| WORK TO COMPLETE |
Search the data below for the word "我說到哪裡了" and copy each line that holds it.

*** DATASET Section Begins ***

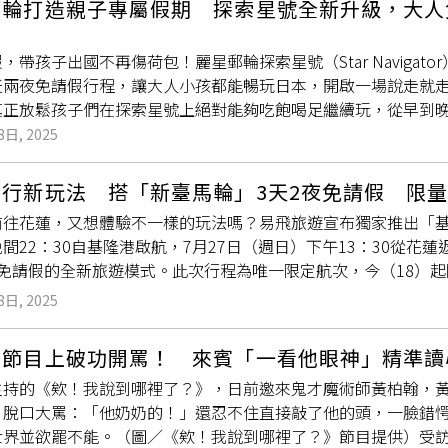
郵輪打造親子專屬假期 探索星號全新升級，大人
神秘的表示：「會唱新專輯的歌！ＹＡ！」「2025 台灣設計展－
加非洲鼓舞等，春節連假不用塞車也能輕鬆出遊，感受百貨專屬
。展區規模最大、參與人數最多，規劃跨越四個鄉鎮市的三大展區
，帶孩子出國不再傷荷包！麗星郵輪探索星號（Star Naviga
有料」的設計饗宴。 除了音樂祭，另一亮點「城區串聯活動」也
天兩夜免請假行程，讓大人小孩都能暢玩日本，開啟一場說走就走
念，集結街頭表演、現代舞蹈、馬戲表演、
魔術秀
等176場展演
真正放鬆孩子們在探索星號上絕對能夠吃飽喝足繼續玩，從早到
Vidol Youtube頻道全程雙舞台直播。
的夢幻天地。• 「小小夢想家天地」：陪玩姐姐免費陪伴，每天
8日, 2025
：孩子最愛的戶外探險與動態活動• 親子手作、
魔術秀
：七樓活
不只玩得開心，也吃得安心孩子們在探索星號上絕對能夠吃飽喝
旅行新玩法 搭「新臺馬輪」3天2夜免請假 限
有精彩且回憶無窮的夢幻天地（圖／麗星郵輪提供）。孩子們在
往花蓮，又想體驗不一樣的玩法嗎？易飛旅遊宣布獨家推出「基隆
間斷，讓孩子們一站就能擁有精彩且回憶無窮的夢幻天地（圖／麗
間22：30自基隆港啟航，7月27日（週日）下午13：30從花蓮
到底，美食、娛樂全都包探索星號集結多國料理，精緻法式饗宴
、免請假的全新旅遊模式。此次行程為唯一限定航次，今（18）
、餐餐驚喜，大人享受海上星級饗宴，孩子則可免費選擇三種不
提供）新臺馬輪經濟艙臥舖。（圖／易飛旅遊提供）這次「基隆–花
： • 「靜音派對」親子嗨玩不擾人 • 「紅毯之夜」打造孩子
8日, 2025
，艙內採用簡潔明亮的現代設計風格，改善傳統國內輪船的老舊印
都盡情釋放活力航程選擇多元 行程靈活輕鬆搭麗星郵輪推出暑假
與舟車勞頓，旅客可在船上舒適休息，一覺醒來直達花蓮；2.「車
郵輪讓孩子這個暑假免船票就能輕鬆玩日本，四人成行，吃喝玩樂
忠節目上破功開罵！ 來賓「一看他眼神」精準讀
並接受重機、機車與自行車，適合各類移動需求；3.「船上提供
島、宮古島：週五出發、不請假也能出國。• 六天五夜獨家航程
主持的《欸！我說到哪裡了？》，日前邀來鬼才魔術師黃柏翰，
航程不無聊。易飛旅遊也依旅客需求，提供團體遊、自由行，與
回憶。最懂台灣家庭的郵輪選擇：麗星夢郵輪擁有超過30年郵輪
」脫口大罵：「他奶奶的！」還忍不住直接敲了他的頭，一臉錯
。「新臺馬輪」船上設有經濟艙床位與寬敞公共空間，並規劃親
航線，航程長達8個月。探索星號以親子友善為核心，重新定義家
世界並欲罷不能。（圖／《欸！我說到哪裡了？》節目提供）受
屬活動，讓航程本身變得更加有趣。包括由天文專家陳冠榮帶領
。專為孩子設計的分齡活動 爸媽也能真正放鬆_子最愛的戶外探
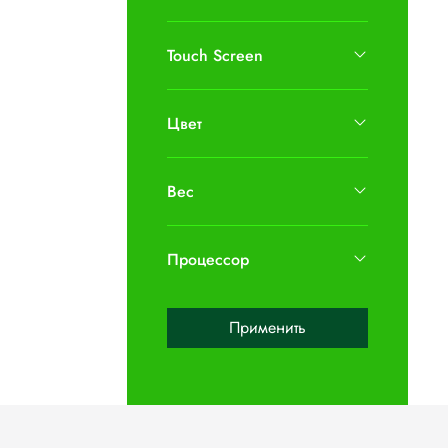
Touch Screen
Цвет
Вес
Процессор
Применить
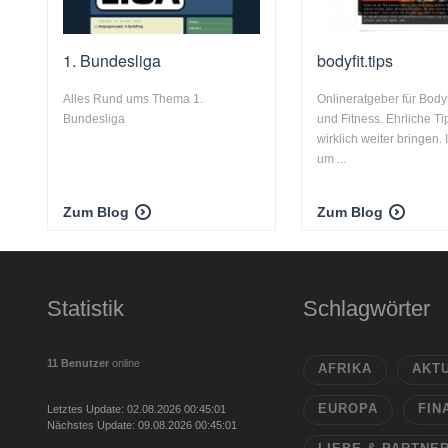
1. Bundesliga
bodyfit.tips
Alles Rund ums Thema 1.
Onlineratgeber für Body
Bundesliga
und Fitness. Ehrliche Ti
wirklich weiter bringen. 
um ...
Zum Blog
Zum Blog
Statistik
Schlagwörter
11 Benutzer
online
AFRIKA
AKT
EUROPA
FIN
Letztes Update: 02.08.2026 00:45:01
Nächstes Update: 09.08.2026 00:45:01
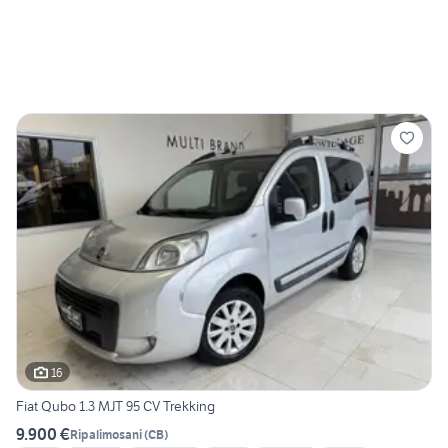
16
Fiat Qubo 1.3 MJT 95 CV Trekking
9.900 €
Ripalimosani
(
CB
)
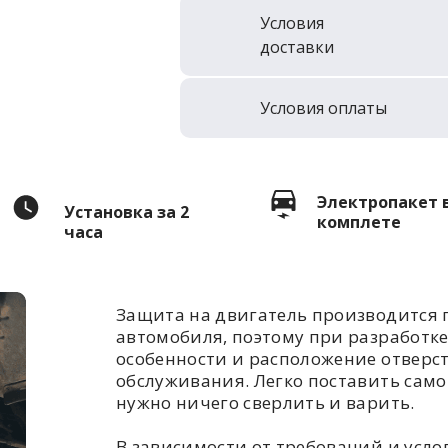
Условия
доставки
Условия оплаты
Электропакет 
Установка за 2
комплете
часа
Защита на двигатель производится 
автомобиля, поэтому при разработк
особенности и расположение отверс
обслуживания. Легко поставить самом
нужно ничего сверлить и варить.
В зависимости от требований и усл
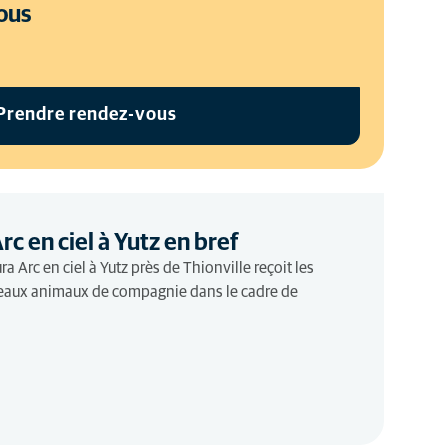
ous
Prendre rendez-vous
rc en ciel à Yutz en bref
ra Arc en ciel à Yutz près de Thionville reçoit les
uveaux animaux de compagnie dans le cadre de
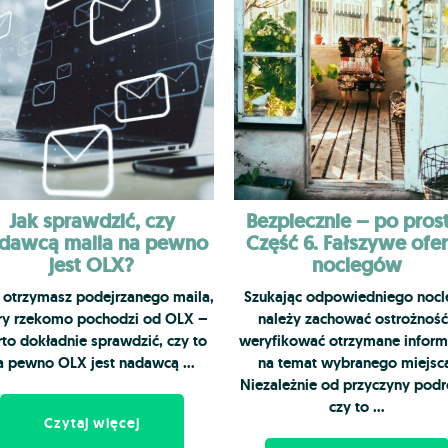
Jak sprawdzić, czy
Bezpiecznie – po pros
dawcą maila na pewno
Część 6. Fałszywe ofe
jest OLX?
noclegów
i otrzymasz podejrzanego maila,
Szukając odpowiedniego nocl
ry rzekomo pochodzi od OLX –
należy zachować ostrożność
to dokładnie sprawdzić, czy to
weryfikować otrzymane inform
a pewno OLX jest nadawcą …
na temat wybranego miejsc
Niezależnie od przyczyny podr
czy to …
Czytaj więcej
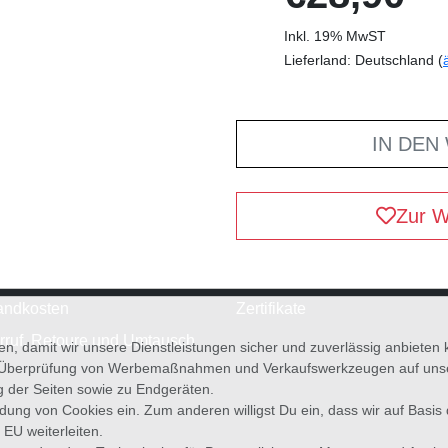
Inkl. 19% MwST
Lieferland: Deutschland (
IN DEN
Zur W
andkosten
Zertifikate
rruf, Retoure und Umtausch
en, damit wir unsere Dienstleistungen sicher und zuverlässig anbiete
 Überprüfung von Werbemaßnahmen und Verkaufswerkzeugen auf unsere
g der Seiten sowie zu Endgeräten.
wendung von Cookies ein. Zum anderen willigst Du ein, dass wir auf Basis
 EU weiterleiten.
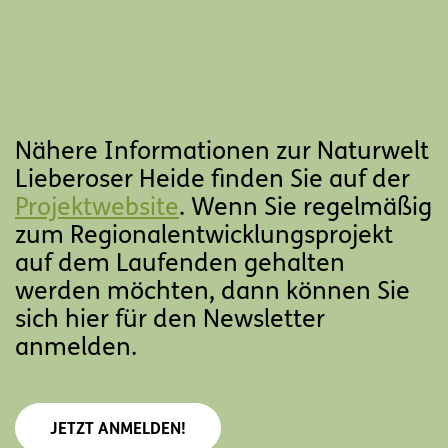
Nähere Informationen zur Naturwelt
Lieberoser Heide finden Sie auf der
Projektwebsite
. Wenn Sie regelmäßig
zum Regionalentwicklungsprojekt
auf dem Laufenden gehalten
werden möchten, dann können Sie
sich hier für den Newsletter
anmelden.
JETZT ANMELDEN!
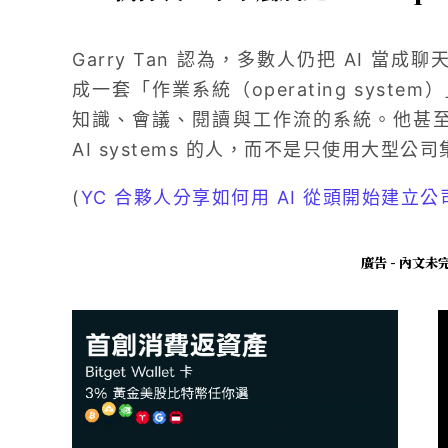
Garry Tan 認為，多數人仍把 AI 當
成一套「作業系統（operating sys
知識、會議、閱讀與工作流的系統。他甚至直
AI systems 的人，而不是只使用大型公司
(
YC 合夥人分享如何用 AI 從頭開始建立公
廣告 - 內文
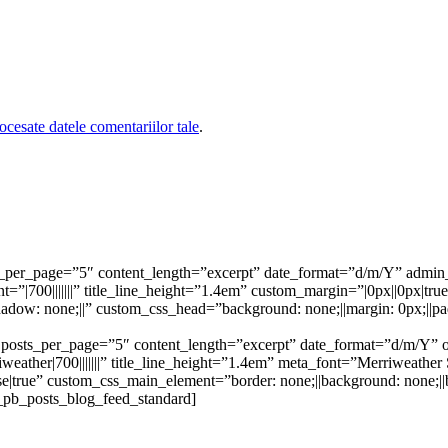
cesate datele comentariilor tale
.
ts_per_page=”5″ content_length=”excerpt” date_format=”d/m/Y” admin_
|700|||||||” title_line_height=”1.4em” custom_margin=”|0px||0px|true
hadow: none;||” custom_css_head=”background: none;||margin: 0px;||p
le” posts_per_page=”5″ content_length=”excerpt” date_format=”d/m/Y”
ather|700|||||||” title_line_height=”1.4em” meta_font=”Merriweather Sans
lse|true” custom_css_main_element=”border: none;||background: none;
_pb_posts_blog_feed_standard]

*** DATASET Section Ends ***

| YOUR RESPONSE |
主持的《欸！我說到哪裡了？》，日前邀來鬼才魔術師黃柏翰，
世界並欲罷不能。（圖／《欸！我說到哪裡了？》節目提供）受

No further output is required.